LOOKING FOR PIERRE LANDAIS
Publié le 02/09/2025
Auteur du "Capitaine égaré" (Paulsen), en lice pour le Prix Encre Marine 2025, le capitaine de vaisseau Vincent Guéquière a imaginé une nouvelle autour du personnage principal de son roman, Pierre Landais.

Librement inspiré des enquêtes du commissaire Maigret, Looking for Pierre Landais est un des textes littéraires de l’ouvrage De plume et d’écume, publié par l’ACORAM (association des officiers de réserve de la Marine nationale), sous la direction du capitaine de frégate (R) Jean-Pascal Dannaud.
La Cinquième Avenue s’était transformée. Elle paraissait plus lumineuse, plus colorée. Il avait toutefois reconnu les quelques vieux immeubles qui résistaient, coincés entre les grands buildings qui poussaient vers le ciel.
Le taxi se déporta sur le bas-côté, Maigret songea d’abord à un problème mécanique, avant que le chauffeur lui tendit la note. Sans la saisir, le commissaire jeta un œil à l’extérieur, et dût ouvrir la vitre en grand pour se pencher et embrasser la totalité de la grande cathédrale du regard. Ce qu’il voyait ne collait pas avec ce qu’il cherchait. Elle était trop grande, et son architecture néogothique, trop travaillée. Surtout, elle n’était pas ceinte d’un vieux cimetière.

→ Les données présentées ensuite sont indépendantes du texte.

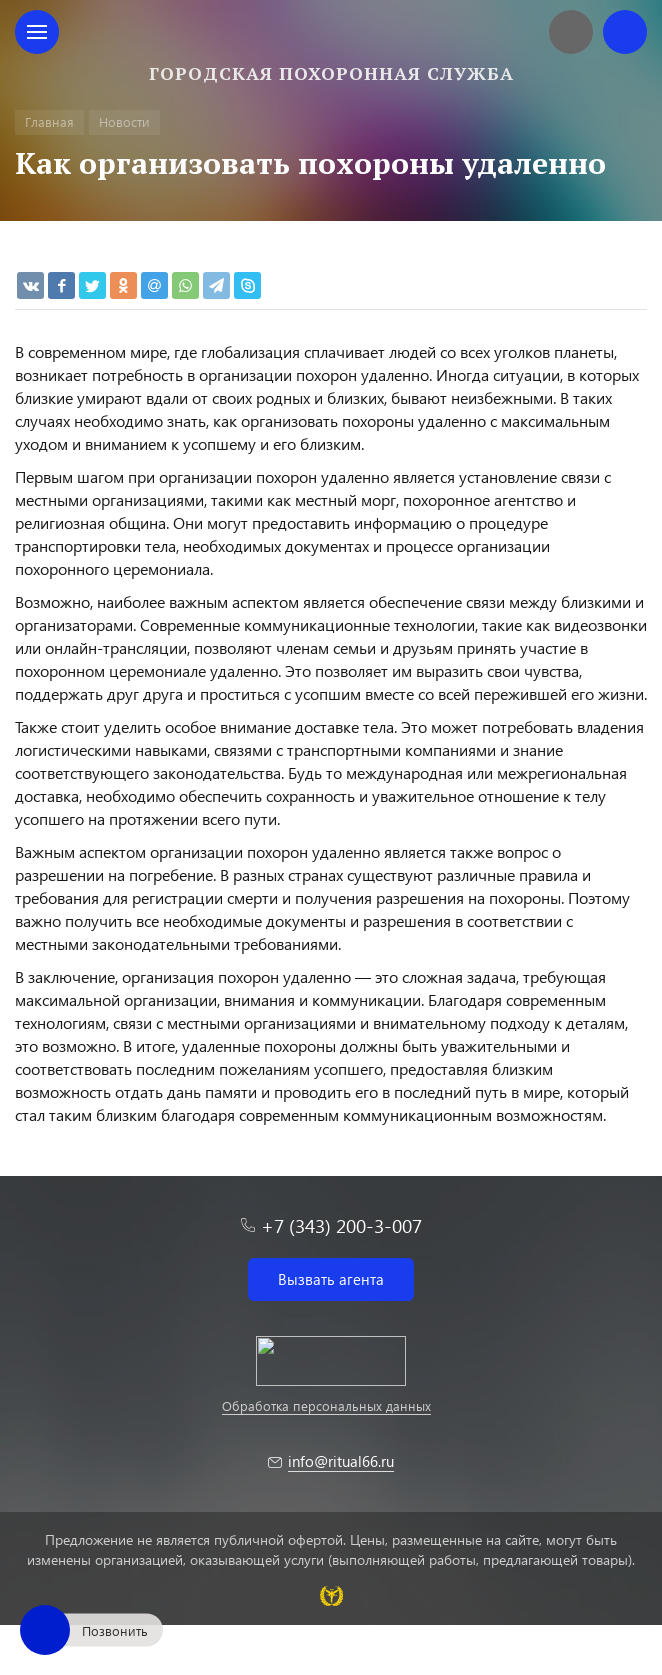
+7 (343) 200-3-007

Maigret fouilla dans une large poche de son pardessus. Il en sortit une feuille pliée en deux, qu’il tendit au chauffeur. Ce dernier fut surpris de découvrir une illustration plutôt que les quelques dollars qu’il avait réclamés. Puis il comprit.
— Oh ! dit-il en souriant. Not St Patrick, but Old St Patrick! It’s not the same. Il se retourna tout à fait. This is my place, in the Italian quartier! Let’s go, sir!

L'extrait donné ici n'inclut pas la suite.